Kids thrive when they know what’s next. It helps ground them in space and in time. It helps them feel safe and secure. When there’s a plan, there are less decisions to be made. This is where the mental load falls on the supervising adult. Defining, testing out, and revising a routine that works for your family takes effort. Remembering what works and what doesn’t then explicitly sharing that predictable plan with your partner, babysitter, or other caring adult is the invisible labor of this care task.

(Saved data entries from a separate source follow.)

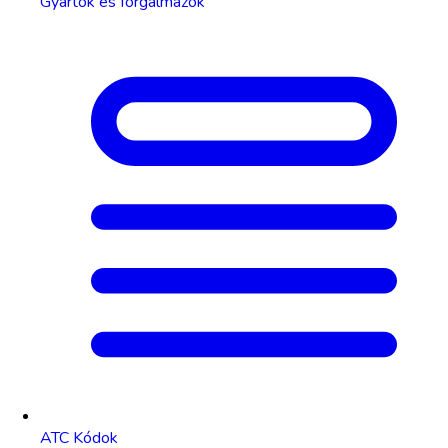
Gyártók és forgalmazók
ATC Kódok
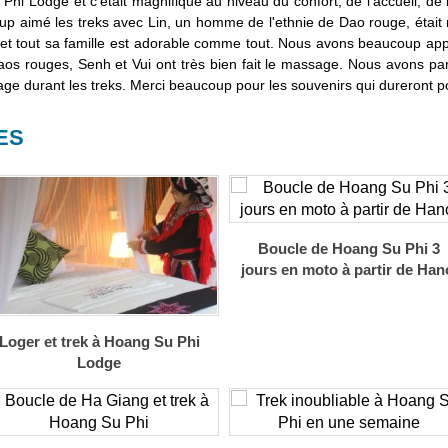
i Lodge et c'était magnifique au niveau du confort, de l'accueil, de la
aimé les treks avec Lin, un homme de l'ethnie de Dao rouge, était notr
ui et tout sa famille est adorable comme tout. Nous avons beaucoup ap
os rouges, Senh et Vui ont très bien fait le massage. Nous avons part
ge durant les treks. Merci beaucoup pour les souvenirs qui dureront po
ES
Boucle de Hoang Su Phi 3
jours en moto à partir de Han
Loger et trek à Hoang Su Phi
Lodge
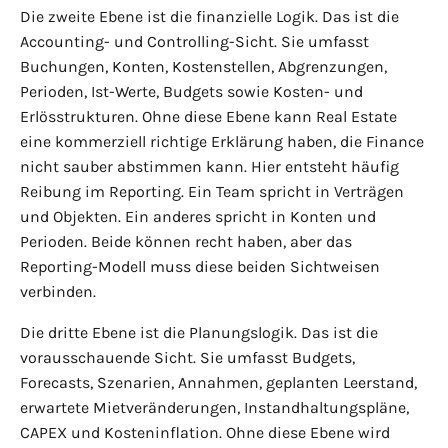
Die zweite Ebene ist die finanzielle Logik. Das ist die
Accounting- und Controlling-Sicht. Sie umfasst
Buchungen, Konten, Kostenstellen, Abgrenzungen,
Perioden, Ist-Werte, Budgets sowie Kosten- und
Erlösstrukturen. Ohne diese Ebene kann Real Estate
eine kommerziell richtige Erklärung haben, die Finance
nicht sauber abstimmen kann. Hier entsteht häufig
Reibung im Reporting. Ein Team spricht in Verträgen
und Objekten. Ein anderes spricht in Konten und
Perioden. Beide können recht haben, aber das
Reporting-Modell muss diese beiden Sichtweisen
verbinden.
Die dritte Ebene ist die Planungslogik. Das ist die
vorausschauende Sicht. Sie umfasst Budgets,
Forecasts, Szenarien, Annahmen, geplanten Leerstand,
erwartete Mietveränderungen, Instandhaltungspläne,
CAPEX und Kosteninflation. Ohne diese Ebene wird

For us, after dinner, one child would head to the bathroom to brush teeth. I’d often support this process, especially the flossing. The other two kids would be tasked with selecting a book and putting on their pajamas (if they weren’t already on from an earlier bath). I’d call the next kid to the bathroom to brush teeth and so on. The only other acceptable tasks they could engage in at this time were clearing their floor of toys, playing quietly in their room with a few items, or reading a book. Both the noise level and energy levels were expected to come down.

Each bedroom had a lamp and a clock radio, so I’d turn off the overhead lights and turn on the local classical / jazz station for background noise. Both their environment and the process indicated that the day was done. It was a way of calming both my nervous system and theirs. We’d read for about a half hour as a pile of four together, or two kids would pair up while I read to the other. This was the routine that was a delight.

Yet, just because you have a plan doesn’t mean it always goes off without disruption.

Young Black girl with curly hair pulled up in a ponytail laying on her back with eye mask lifted up grinning sneakily.

Get used to expecting the unexpected.

The Bedtime Routine Fair Play card is classified as a daily grind within the Caregiving suit. Some nights I’d enjoy executing the step-by-step process I’d outlined for my kids, and some nights I was at my wits end. I couldn’t get through it fast enough. Raising humans is hard, and there are so many potential disruptions to the nightly bedtime routine that for you, even the word ‘routine’ may seem laughable.

One friend shared that her toddler had so much energy at the end of the night that she’d allow him to bounce himself wild in his crib until he fell straight to sleep. One moment bouncing, the next asleep - no transition at all. My son would occasionally fall asleep in the hallway or on his floor while playing. On other days their dad would walk in from work right as the energy would be settling, only to get boosted back up again.

Then there are the delay tactics: getting up for water, getting up to peek in to see if we were awake, getting up to play on the floor with the lights out, over-exhausted silliness that got on everyone’s nerves, reading under the covers with a flashlight… the options were endless. My response was always the same, “back to bed,” or no words at all, just direct body language of what was expected. Over and over and over. This was the routine that was a disaster.

Having a bedtime routine doesn’t equal 100% consistent results. It’s rolling the dice for “delight or disaster” most days. When you’re in it, it’s easy to forget that the kids are growing. Once I accepted how unpredictable holding the Bedtime Routine card could be, the easier it was to navigate.

In my mind I’d shift to the reward of making it through another day with my beautiful crew, and then tuck myself in bed to absorb every available minute of sleep for myself. Then, I blinked, and now they’re the ones to tuck me in.

As a “daily grind” card, Bedtime Routine can and should be swapped every so often with your partner, sitter, and other responsible adults. It encourages the kids to adapt to change and rely on themselves to sleep soundly. It also gives you a break and a chance to wind down on your own schedule.